- [Source material]:
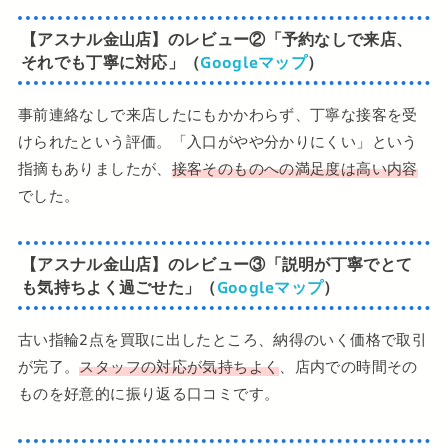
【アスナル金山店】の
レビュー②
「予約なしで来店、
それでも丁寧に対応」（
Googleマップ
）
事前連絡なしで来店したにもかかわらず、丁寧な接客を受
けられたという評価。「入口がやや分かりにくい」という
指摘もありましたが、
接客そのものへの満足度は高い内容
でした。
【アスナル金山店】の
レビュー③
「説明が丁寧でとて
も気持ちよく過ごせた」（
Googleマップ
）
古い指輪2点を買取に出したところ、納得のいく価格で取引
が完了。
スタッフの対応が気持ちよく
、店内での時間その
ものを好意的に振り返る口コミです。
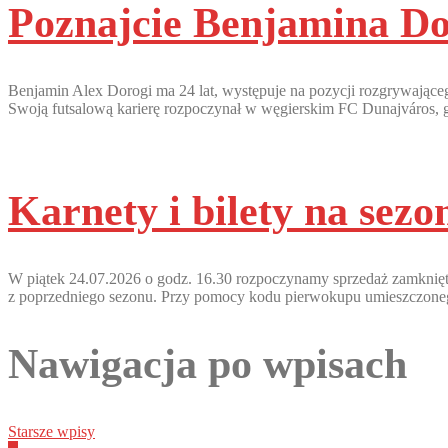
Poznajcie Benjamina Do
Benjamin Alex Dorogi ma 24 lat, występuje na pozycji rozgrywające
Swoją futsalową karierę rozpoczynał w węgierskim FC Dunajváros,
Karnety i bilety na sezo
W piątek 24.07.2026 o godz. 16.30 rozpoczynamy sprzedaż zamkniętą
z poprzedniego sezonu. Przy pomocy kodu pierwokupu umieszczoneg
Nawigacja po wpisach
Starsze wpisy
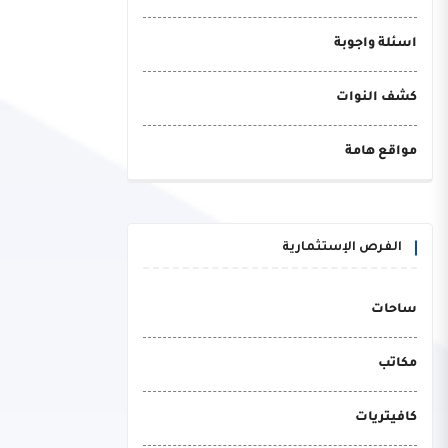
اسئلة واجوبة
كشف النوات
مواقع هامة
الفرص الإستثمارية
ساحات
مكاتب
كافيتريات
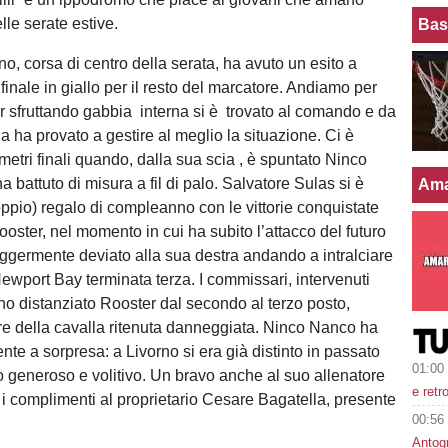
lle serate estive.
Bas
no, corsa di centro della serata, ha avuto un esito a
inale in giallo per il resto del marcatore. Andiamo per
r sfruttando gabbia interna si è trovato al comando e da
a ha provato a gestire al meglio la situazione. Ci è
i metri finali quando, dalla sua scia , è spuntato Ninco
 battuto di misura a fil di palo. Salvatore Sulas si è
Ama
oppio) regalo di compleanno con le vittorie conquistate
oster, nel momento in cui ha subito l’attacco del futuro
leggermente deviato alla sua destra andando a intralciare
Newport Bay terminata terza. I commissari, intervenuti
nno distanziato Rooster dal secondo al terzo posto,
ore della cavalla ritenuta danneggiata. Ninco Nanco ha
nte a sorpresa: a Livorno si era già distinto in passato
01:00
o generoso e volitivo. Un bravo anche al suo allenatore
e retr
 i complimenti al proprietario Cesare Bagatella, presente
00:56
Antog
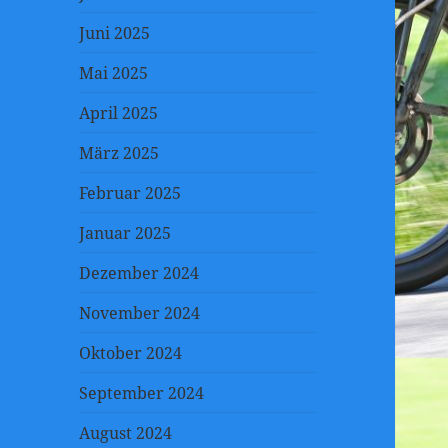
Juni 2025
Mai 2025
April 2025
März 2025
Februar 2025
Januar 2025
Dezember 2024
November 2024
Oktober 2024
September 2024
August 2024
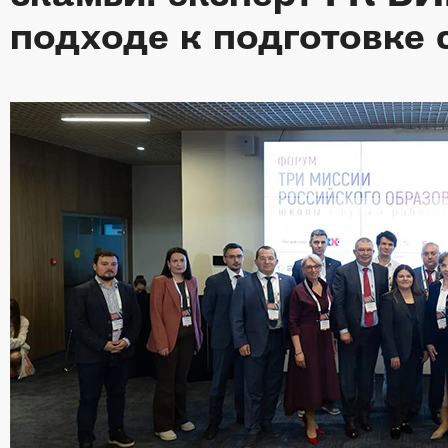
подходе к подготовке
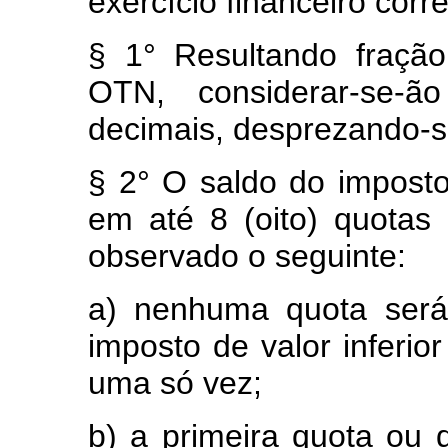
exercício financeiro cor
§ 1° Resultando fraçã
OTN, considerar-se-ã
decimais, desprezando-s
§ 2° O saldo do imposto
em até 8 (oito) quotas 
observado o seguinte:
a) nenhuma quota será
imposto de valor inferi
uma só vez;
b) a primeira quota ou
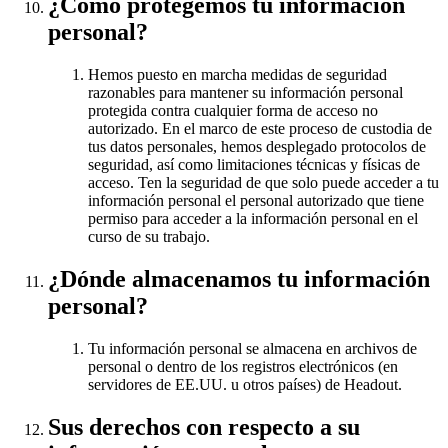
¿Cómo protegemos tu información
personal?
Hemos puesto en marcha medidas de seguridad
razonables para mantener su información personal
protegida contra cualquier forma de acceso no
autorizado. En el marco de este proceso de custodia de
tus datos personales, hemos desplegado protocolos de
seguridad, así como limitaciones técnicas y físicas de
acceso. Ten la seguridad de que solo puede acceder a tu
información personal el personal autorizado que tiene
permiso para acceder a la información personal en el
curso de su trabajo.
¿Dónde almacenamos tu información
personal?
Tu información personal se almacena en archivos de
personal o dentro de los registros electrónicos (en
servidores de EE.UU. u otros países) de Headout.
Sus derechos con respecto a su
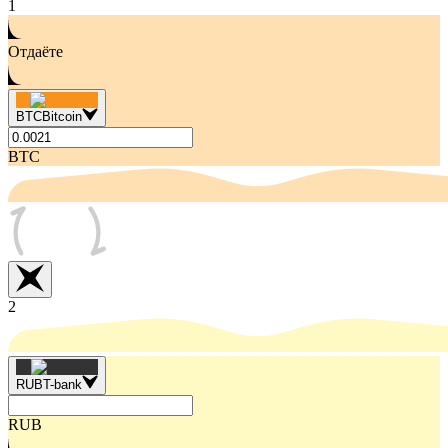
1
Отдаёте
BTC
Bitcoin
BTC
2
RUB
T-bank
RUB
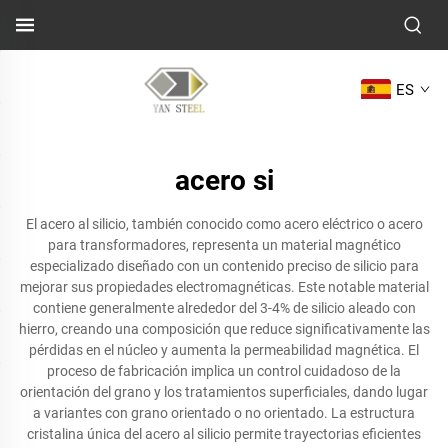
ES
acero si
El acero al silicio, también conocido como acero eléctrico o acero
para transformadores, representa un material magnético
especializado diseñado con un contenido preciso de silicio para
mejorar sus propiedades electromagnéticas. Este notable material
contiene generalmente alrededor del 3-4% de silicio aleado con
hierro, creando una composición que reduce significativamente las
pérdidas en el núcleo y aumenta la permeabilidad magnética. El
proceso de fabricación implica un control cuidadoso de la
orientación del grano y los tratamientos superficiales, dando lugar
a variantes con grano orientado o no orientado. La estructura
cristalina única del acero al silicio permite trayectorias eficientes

- [What to do]: Exclude the pictures and print the rest of the data exactly.

- [Exercise solution]:
【アスナル金山店】の
レビュー②
「予約なしで来店、
それでも丁寧に対応」（
Googleマップ
）
事前連絡なしで来店したにもかかわらず、丁寧な接客を受
けられたという評価。「入口がやや分かりにくい」という
指摘もありましたが、
接客そのものへの満足度は高い内容
でした。
【アスナル金山店】の
レビュー③
「説明が丁寧でとて
も気持ちよく過ごせた」（
Googleマップ
）
古い指輪2点を買取に出したところ、納得のいく価格で取引
が完了。
スタッフの対応が気持ちよく
、店内での時間その
ものを好意的に振り返る口コミです。
Poznajcie Benjamina Do
Benjamin Alex Dorogi ma 24 lat, występuje na pozycji rozgrywające
Swoją futsalową karierę rozpoczynał w węgierskim FC Dunajváros,
Karnety i bilety na sezo
W piątek 24.07.2026 o godz. 16.30 rozpoczynamy sprzedaż zamkniętą
z poprzedniego sezonu. Przy pomocy kodu pierwokupu umieszczoneg
Nawigacja po wpisach
Starsze wpisy
اسئلة واجوبة
كشف النوات
مواقع هامة
الفرص الإستثمارية
ساحات
مكاتب
كافيتريات
lle serate estive.
Bas
no, corsa di centro della serata, ha avuto un esito a
inale in giallo per il resto del marcatore. Andiamo per
r sfruttando gabbia interna si è trovato al comando e da
a ha provato a gestire al meglio la situazione. Ci è
i metri finali quando, dalla sua scia , è spuntato Ninco
 battuto di misura a fil di palo. Salvatore Sulas si è
Ama
oppio) regalo di compleanno con le vittorie conquistate
oster, nel momento in cui ha subito l’attacco del futuro
leggermente deviato alla sua destra andando a intralciare
Newport Bay terminata terza. I commissari, intervenuti
nno distanziato Rooster dal secondo al terzo posto,
ore della cavalla ritenuta danneggiata. Ninco Nanco ha
nte a sorpresa: a Livorno si era già distinto in passato
01:00
o generoso e volitivo. Un bravo anche al suo allenatore
e retr
 i complimenti al proprietario Cesare Bagatella, presente
00:56
Antog
Juni 2025
Mai 2025
April 2025
März 2025
Februar 2025
Januar 2025
Dezember 2024
November 2024
Oktober 2024
September 2024
August 2024
подходе к подготовке
exercício financeiro cor
§ 1° Resultando fraçã
OTN, considerar-se-ã
decimais, desprezando-s
§ 2° O saldo do imposto
em até 8 (oito) quotas 
observado o seguinte:
a) nenhuma quota será
imposto de valor inferi
uma só vez;
b) a primeira quota ou
¿Cómo protegemos tu información
personal?
Hemos puesto en marcha medidas de seguridad
razonables para mantener su información personal
protegida contra cualquier forma de acceso no
autorizado. En el marco de este proceso de custodia de
tus datos personales, hemos desplegado protocolos de
seguridad, así como limitaciones técnicas y físicas de
acceso. Ten la seguridad de que solo puede acceder a tu
información personal el personal autorizado que tiene
permiso para acceder a la información personal en el
curso de su trabajo.
¿Dónde almacenamos tu información
personal?
Tu información personal se almacena en archivos de
personal o dentro de los registros electrónicos (en
servidores de EE.UU. u otros países) de Headout.
Sus derechos con respecto a su
1
Отдаёте
BTC
Bitcoin
BTC
2
RUB
T-bank
RUB
ES
acero si
El acero al silicio, también conocido como acero eléctrico o acero
para transformadores, representa un material magnético
especializado diseñado con un contenido preciso de silicio para
mejorar sus propiedades electromagnéticas. Este notable material
contiene generalmente alrededor del 3-4% de silicio aleado con
hierro, creando una composición que reduce significativamente las
pérdidas en el núcleo y aumenta la permeabilidad magnética. El
proceso de fabricación implica un control cuidadoso de la
orientación del grano y los tratamientos superficiales, dando lugar
a variantes con grano orientado o no orientado. La estructura
cristalina única del acero al silicio permite trayectorias eficientes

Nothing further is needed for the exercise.